■ **DATASET EXTRACT**:
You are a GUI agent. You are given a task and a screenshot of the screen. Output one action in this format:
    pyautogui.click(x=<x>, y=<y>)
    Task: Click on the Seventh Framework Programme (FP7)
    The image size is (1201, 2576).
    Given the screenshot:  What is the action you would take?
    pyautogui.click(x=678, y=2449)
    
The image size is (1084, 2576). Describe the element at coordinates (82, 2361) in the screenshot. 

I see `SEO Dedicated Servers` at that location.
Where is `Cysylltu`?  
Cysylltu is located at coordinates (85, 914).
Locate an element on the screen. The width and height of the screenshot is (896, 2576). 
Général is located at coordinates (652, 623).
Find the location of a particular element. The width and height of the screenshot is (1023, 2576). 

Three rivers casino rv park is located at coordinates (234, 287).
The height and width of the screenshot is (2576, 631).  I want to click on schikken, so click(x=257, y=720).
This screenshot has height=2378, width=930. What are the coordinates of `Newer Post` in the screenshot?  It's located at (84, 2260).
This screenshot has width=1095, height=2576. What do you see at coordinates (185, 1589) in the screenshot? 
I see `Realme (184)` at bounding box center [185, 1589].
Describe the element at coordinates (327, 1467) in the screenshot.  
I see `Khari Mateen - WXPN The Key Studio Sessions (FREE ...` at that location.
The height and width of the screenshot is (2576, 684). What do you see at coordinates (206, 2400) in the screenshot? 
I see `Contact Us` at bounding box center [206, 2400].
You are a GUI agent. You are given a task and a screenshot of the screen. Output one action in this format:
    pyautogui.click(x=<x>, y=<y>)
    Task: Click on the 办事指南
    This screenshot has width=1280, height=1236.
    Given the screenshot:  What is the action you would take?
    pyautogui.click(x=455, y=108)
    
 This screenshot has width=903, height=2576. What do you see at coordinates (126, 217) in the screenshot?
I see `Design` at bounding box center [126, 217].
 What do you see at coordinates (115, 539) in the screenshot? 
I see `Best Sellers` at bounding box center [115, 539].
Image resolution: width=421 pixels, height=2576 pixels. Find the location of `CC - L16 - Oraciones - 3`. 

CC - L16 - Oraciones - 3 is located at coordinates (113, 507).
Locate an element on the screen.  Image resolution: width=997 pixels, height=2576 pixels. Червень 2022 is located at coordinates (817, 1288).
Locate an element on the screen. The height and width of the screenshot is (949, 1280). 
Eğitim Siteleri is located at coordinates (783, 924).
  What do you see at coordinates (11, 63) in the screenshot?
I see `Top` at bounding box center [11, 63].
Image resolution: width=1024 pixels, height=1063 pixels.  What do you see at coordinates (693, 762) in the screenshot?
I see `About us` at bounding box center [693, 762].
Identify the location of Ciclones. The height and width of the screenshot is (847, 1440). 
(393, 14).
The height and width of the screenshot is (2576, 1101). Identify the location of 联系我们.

■ **TASK DESCRIPTION**:
Word for word, write out all of the data above.

■ **PROBLEM SOLUTION**:
You are a GUI agent. You are given a task and a screenshot of the screen. Output one action in this format:
    pyautogui.click(x=<x>, y=<y>)
    Task: Click on the Seventh Framework Programme (FP7)
    The image size is (1201, 2576).
    Given the screenshot:  What is the action you would take?
    pyautogui.click(x=678, y=2449)
    
The image size is (1084, 2576). Describe the element at coordinates (82, 2361) in the screenshot. 

I see `SEO Dedicated Servers` at that location.
Where is `Cysylltu`?  
Cysylltu is located at coordinates (85, 914).
Locate an element on the screen. The width and height of the screenshot is (896, 2576). 
Général is located at coordinates (652, 623).
Find the location of a particular element. The width and height of the screenshot is (1023, 2576). 

Three rivers casino rv park is located at coordinates (234, 287).
The height and width of the screenshot is (2576, 631).  I want to click on schikken, so click(x=257, y=720).
This screenshot has height=2378, width=930. What are the coordinates of `Newer Post` in the screenshot?  It's located at (84, 2260).
This screenshot has width=1095, height=2576. What do you see at coordinates (185, 1589) in the screenshot? 
I see `Realme (184)` at bounding box center [185, 1589].
Describe the element at coordinates (327, 1467) in the screenshot.  
I see `Khari Mateen - WXPN The Key Studio Sessions (FREE ...` at that location.
The height and width of the screenshot is (2576, 684). What do you see at coordinates (206, 2400) in the screenshot? 
I see `Contact Us` at bounding box center [206, 2400].
You are a GUI agent. You are given a task and a screenshot of the screen. Output one action in this format:
    pyautogui.click(x=<x>, y=<y>)
    Task: Click on the 办事指南
    This screenshot has width=1280, height=1236.
    Given the screenshot:  What is the action you would take?
    pyautogui.click(x=455, y=108)
    
 This screenshot has width=903, height=2576. What do you see at coordinates (126, 217) in the screenshot?
I see `Design` at bounding box center [126, 217].
 What do you see at coordinates (115, 539) in the screenshot? 
I see `Best Sellers` at bounding box center [115, 539].
Image resolution: width=421 pixels, height=2576 pixels. Find the location of `CC - L16 - Oraciones - 3`. 

CC - L16 - Oraciones - 3 is located at coordinates (113, 507).
Locate an element on the screen.  Image resolution: width=997 pixels, height=2576 pixels. Червень 2022 is located at coordinates (817, 1288).
Locate an element on the screen. The height and width of the screenshot is (949, 1280). 
Eğitim Siteleri is located at coordinates (783, 924).
  What do you see at coordinates (11, 63) in the screenshot?
I see `Top` at bounding box center [11, 63].
Image resolution: width=1024 pixels, height=1063 pixels.  What do you see at coordinates (693, 762) in the screenshot?
I see `About us` at bounding box center [693, 762].
Identify the location of Ciclones. The height and width of the screenshot is (847, 1440). 
(393, 14).
The height and width of the screenshot is (2576, 1101). Identify the location of 联系我们.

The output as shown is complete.